### What is required:
Could you return all of the records exactly, minus their images?

::::::::

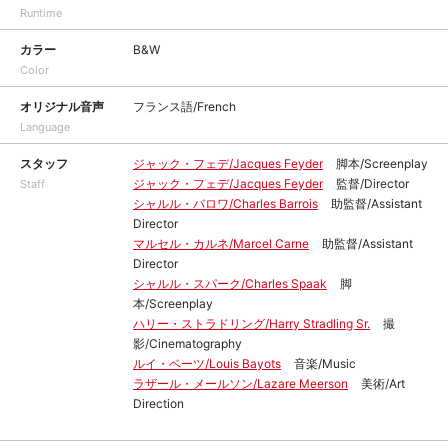
Runtime
カラー
B&W
Color
オリジナル音声
フランス語/French
Language
スタッフ
ジャック・フェデ/Jacques Feyder
脚本/Screenplay
ジャック・フェデ/Jacques Feyder
監督/Director
Staff
シャルル・バロワ/Charles Barrois
助監督/Assistant
Director
マルセル・カルネ/Marcel Carne
助監督/Assistant
Director
シャルル・スパーク/Charles Spaak
脚
本/Screenplay
ハリー・ストラドリング/Harry Stradling Sr.
撮
影/Cinematography
ルイ・ベーツ/Louis Bayots
音楽/Music
ラザール・メールソン/Lazare Meerson
美術/Art
Direction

::::::::

### Your response:
Runtime
カラー
B&W
Color
オリジナル音声
フランス語/French
Language
スタッフ
ジャック・フェデ/Jacques Feyder
脚本/Screenplay
ジャック・フェデ/Jacques Feyder
監督/Director
Staff
シャルル・バロワ/Charles Barrois
助監督/Assistant
Director
マルセル・カルネ/Marcel Carne
助監督/Assistant
Director
シャルル・スパーク/Charles Spaak
脚
本/Screenplay
ハリー・ストラドリング/Harry Stradling Sr.
撮
影/Cinematography
ルイ・ベーツ/Louis Bayots
音楽/Music
ラザール・メールソン/Lazare Meerson
美術/Art
Direction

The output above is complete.